Didech, of Buffalo Grove, Ill., came to VU three years ago considering himself a one-man pack, he told a packed Chapel of the Resurrection during graduation ceremonies Sunday morning. A study group quickly changed that, and pretty soon the first-year students shared their struggles during the dreaded weed-out civil procedure class.
Pretty soon, they were arguing cases in front of International Moot Court competitions, donated enough blood to save 180 lives and even were voted the most physically fit student bar association in the state.

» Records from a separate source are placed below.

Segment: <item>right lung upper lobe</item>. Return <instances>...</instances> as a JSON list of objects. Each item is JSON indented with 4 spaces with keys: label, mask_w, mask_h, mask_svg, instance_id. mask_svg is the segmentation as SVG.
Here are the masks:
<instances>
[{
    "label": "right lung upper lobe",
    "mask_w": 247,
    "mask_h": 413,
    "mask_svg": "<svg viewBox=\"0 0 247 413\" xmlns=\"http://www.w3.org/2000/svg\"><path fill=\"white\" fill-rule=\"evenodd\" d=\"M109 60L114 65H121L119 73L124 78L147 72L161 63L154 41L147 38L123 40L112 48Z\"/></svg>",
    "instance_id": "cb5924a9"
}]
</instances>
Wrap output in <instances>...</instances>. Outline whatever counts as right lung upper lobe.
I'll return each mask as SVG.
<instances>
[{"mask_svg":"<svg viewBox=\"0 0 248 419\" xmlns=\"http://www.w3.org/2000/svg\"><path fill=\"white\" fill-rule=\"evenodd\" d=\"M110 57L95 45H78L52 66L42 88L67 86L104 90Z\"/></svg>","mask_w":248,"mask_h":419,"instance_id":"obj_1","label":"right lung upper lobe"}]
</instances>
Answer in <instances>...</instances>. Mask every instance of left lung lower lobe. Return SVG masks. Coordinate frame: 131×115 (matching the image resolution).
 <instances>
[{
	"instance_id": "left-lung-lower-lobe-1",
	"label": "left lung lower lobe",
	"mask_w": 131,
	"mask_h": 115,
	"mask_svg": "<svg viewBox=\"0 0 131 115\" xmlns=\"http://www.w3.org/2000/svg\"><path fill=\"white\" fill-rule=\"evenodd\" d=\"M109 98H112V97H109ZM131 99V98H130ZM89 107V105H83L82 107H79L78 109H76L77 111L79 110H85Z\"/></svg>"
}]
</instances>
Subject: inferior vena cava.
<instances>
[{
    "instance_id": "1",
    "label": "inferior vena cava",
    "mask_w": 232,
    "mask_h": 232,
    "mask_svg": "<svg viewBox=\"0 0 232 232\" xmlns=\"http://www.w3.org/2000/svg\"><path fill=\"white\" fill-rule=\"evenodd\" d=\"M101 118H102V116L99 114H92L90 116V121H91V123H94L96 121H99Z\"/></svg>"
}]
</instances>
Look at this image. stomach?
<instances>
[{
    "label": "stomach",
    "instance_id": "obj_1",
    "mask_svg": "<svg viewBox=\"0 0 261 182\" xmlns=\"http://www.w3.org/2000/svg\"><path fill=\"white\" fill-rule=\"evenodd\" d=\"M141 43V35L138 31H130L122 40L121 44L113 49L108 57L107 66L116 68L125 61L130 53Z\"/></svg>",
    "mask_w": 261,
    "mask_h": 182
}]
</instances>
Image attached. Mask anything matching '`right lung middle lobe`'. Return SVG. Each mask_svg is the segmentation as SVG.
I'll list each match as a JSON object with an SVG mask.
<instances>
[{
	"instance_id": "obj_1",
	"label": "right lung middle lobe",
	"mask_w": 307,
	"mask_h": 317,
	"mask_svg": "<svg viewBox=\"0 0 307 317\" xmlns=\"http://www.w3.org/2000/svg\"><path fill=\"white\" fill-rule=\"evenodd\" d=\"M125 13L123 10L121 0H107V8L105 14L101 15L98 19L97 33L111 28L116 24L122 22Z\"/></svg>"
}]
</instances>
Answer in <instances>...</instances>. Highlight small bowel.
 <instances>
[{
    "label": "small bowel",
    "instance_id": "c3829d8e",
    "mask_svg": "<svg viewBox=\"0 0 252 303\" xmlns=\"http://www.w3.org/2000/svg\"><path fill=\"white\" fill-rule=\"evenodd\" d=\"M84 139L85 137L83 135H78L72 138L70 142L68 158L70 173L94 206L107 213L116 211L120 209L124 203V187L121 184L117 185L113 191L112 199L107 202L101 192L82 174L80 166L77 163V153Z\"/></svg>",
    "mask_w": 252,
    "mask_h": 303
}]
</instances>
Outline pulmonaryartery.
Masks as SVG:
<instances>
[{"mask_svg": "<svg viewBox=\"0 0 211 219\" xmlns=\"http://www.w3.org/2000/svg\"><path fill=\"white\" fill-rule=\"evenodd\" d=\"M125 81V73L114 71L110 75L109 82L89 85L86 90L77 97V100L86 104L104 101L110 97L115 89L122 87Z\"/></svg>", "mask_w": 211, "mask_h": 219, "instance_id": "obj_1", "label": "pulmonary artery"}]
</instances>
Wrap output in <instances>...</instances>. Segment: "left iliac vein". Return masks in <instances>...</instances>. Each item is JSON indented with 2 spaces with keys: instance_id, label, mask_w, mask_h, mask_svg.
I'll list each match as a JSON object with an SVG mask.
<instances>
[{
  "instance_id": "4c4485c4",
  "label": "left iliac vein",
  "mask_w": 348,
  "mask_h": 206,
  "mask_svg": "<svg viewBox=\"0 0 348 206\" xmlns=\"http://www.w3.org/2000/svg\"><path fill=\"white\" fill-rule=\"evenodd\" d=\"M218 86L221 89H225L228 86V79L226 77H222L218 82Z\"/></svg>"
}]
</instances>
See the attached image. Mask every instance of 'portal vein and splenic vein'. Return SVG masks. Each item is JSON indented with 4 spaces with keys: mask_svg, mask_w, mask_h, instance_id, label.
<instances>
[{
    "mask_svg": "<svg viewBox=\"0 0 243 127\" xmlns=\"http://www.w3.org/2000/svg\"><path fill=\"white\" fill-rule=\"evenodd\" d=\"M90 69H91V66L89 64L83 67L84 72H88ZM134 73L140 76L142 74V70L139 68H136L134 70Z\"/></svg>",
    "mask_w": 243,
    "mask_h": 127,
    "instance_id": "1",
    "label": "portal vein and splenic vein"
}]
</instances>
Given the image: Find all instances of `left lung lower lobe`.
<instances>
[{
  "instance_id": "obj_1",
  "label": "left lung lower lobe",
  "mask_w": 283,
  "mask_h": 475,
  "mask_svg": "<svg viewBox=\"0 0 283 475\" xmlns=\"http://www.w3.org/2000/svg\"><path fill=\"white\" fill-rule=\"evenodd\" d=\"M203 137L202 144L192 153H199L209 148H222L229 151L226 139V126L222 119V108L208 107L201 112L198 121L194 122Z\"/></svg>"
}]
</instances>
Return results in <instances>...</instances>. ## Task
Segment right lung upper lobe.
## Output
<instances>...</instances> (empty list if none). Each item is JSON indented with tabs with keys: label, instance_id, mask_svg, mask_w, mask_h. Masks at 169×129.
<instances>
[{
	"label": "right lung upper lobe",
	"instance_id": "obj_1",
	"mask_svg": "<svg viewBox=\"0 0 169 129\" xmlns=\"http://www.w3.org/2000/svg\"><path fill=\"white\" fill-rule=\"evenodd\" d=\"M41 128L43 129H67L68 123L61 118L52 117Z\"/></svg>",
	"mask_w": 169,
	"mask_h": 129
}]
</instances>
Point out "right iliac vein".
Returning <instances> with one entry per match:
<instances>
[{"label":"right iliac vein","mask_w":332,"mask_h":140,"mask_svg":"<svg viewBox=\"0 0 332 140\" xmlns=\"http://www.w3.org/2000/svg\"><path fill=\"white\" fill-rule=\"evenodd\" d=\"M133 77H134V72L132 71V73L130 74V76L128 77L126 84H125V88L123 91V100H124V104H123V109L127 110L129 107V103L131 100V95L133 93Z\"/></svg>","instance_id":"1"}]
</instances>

“And now we’re done. We had a lot of successes in law school, some stumbling blocks but mostly successes. But one thing I know is that we wouldn’t have been able to do this without the support of our friends and family,” Didech said, going on to quote Kevin Durant of the Oklahoma City Thunder. “When something good happens to you, I don’t know about you guys, but I tend to look back to what brought me here. You’d wake me up in the middle of the night in the summer times, making me run up a hill, making me do pushups, screaming at me from the sidelines of my games at 8 or 9 years old.
“We weren’t supposed to be here. You made us believe. You kept us off the street. You put clothes on our backs, food on the table. When you didn’t eat, you made sure we ate. You went to sleep hungry. You sacrificed for us. You’re the real MVP.”

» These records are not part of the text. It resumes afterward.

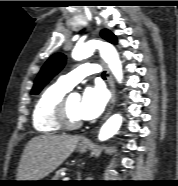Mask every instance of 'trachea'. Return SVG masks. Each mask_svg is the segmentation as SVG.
Here are the masks:
<instances>
[{
  "instance_id": "trachea-1",
  "label": "trachea",
  "mask_w": 178,
  "mask_h": 186,
  "mask_svg": "<svg viewBox=\"0 0 178 186\" xmlns=\"http://www.w3.org/2000/svg\"><path fill=\"white\" fill-rule=\"evenodd\" d=\"M102 76L105 77V72H103Z\"/></svg>"
}]
</instances>
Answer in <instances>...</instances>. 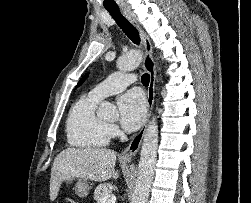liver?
I'll list each match as a JSON object with an SVG mask.
<instances>
[{"label":"liver","mask_w":251,"mask_h":203,"mask_svg":"<svg viewBox=\"0 0 251 203\" xmlns=\"http://www.w3.org/2000/svg\"><path fill=\"white\" fill-rule=\"evenodd\" d=\"M116 154L106 148H67L56 156L51 169L50 200L54 201L62 182L68 177L96 182L117 179Z\"/></svg>","instance_id":"obj_1"}]
</instances>
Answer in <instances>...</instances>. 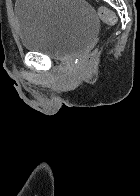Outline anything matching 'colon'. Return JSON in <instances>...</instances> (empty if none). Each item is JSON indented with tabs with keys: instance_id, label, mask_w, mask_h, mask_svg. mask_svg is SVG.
I'll return each mask as SVG.
<instances>
[{
	"instance_id": "colon-1",
	"label": "colon",
	"mask_w": 140,
	"mask_h": 196,
	"mask_svg": "<svg viewBox=\"0 0 140 196\" xmlns=\"http://www.w3.org/2000/svg\"><path fill=\"white\" fill-rule=\"evenodd\" d=\"M98 14L102 22L104 23V25L107 27L113 26L117 21L115 13L105 7H99ZM95 56H96V51L95 50L91 51L85 59L83 68L88 67L95 59Z\"/></svg>"
}]
</instances>
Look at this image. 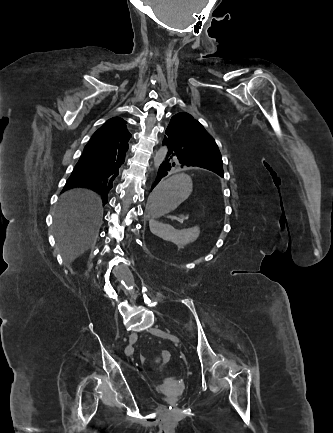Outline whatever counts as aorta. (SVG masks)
<instances>
[{"label":"aorta","mask_w":333,"mask_h":433,"mask_svg":"<svg viewBox=\"0 0 333 433\" xmlns=\"http://www.w3.org/2000/svg\"><path fill=\"white\" fill-rule=\"evenodd\" d=\"M167 151V147L163 146L156 152L154 157V168H158L161 165L166 157Z\"/></svg>","instance_id":"obj_1"}]
</instances>
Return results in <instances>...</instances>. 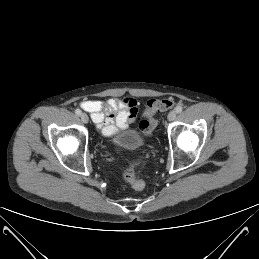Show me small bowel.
Returning <instances> with one entry per match:
<instances>
[{
	"label": "small bowel",
	"mask_w": 259,
	"mask_h": 259,
	"mask_svg": "<svg viewBox=\"0 0 259 259\" xmlns=\"http://www.w3.org/2000/svg\"><path fill=\"white\" fill-rule=\"evenodd\" d=\"M80 107L90 113L93 122L103 134H110L116 127L124 129L134 122L138 109L134 98L83 100Z\"/></svg>",
	"instance_id": "obj_1"
}]
</instances>
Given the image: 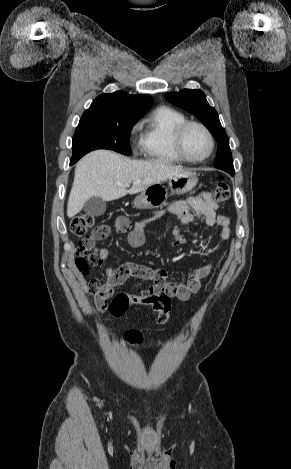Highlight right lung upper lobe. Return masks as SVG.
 I'll list each match as a JSON object with an SVG mask.
<instances>
[{"instance_id":"1","label":"right lung upper lobe","mask_w":291,"mask_h":469,"mask_svg":"<svg viewBox=\"0 0 291 469\" xmlns=\"http://www.w3.org/2000/svg\"><path fill=\"white\" fill-rule=\"evenodd\" d=\"M153 104L148 95H130L123 91L101 94L82 116L99 118H139Z\"/></svg>"}]
</instances>
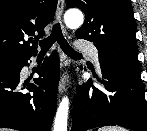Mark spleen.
I'll return each mask as SVG.
<instances>
[{
	"mask_svg": "<svg viewBox=\"0 0 147 131\" xmlns=\"http://www.w3.org/2000/svg\"><path fill=\"white\" fill-rule=\"evenodd\" d=\"M99 131H126V130L118 126H106L101 128Z\"/></svg>",
	"mask_w": 147,
	"mask_h": 131,
	"instance_id": "obj_1",
	"label": "spleen"
}]
</instances>
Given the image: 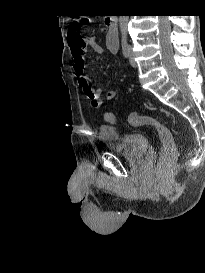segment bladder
Masks as SVG:
<instances>
[{
    "label": "bladder",
    "mask_w": 205,
    "mask_h": 273,
    "mask_svg": "<svg viewBox=\"0 0 205 273\" xmlns=\"http://www.w3.org/2000/svg\"><path fill=\"white\" fill-rule=\"evenodd\" d=\"M99 137L110 151L133 161L143 159L149 149V140L143 133H121L112 125H102L99 128Z\"/></svg>",
    "instance_id": "1"
}]
</instances>
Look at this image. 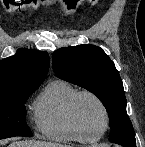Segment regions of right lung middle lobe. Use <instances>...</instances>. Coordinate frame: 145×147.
I'll return each mask as SVG.
<instances>
[{
	"label": "right lung middle lobe",
	"mask_w": 145,
	"mask_h": 147,
	"mask_svg": "<svg viewBox=\"0 0 145 147\" xmlns=\"http://www.w3.org/2000/svg\"><path fill=\"white\" fill-rule=\"evenodd\" d=\"M38 87L26 86L0 92V139L32 136L25 120L24 104Z\"/></svg>",
	"instance_id": "1"
}]
</instances>
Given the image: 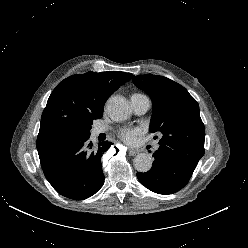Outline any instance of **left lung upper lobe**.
<instances>
[{
	"label": "left lung upper lobe",
	"instance_id": "left-lung-upper-lobe-1",
	"mask_svg": "<svg viewBox=\"0 0 248 248\" xmlns=\"http://www.w3.org/2000/svg\"><path fill=\"white\" fill-rule=\"evenodd\" d=\"M133 83L152 100L150 131L162 134L159 149L196 167L204 155L205 139L197 101L183 86L163 76H133Z\"/></svg>",
	"mask_w": 248,
	"mask_h": 248
}]
</instances>
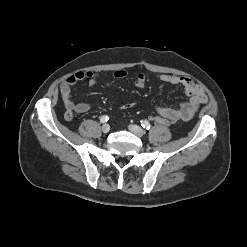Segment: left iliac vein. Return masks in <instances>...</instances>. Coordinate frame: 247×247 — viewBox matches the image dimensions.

Law school third-year adviser Bruce Berner told the group there are two types of lawyers: Those who compete and those who collaborate. Using the example of the infamous Valparaiso roundabouts, Berner said 20 percent of people who drive through them drive aggressively to compete, while the other 80 percent “compete” by driving too timidly. Those who know how to navigate them without incident are collaborative, and Berner said the law school Class of 2014 knows how to handle those who choose to compete.
Olivia Robinson, a graduate from Oakland, Calif., said she would miss the community the 155 law students formed over the course of school. Though she, unlike Didech, wasn’t as enamored with JoEllen Lind’s civil procedure class.
“It was scary,” said Robinson, who will head to George Washington University to work toward her master’s in law. “They give you this case to work on for a semester, and it was just so dense.”
Brett Galvan, of DeMotte, called Lind’s class one that “teaches punctuality, humility and the whisper of authority, all with a beautiful grace and terror.” He, too, will miss the friends he made but looks forward to continuing his work as a law clerk with Lowell attorney Paul Rossi.
“Honestly, the thing I liked the most about VU law school were the friends that I made there and their unique perspectives,” Galvan said. “Also, the Socratic method of teaching used by the professors, which challenged you to think beyond just the black-letter law and actually use what you have learned to defend your position.”